# Exercise
Restate word for word each line of the data, starting at the one containing "e Zoologia da UNIPAR" and running through the last.

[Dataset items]
—————
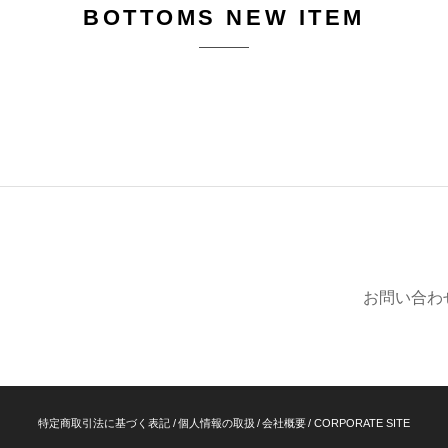
BOTTOMS NEW ITEM
お問い合わ
特定商取引法に基づく表記
個人情報の取扱
会社概要
CORPORATE SITE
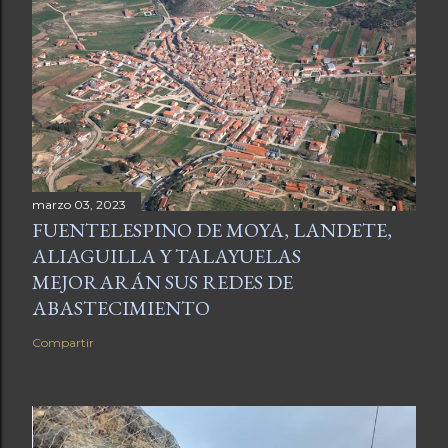
marzo 03, 2023
FUENTELESPINO DE MOYA, LANDETE,
ALIAGUILLA Y TALAYUELAS
MEJORARÁN SUS REDES DE
ABASTECIMIENTO
Compartir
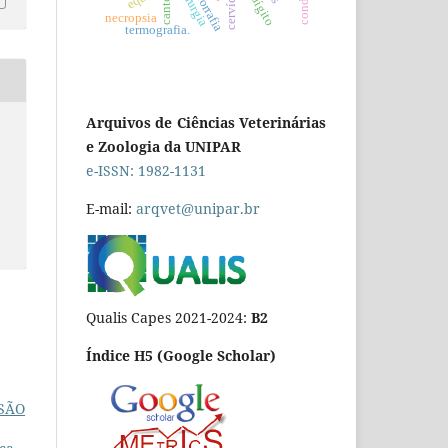
blefarorrafia
cervídeo
cirurgia
dígito
necropsia
termografia.
Arquivos de Ciências Veterinárias
e Zoologia da UNIPAR
e-ISSN: 1982-1131
E-mail:
arqvet@unipar.br
Qualis Capes 2021-2024:
B2
Índice H5 (Google Scholar)
SÃO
—————
# Answer section
e Zoologia da UNIPAR
e-ISSN: 1982-1131
E-mail:
arqvet@unipar.br
Qualis Capes 2021-2024:
B2
Índice H5 (Google Scholar)
SÃO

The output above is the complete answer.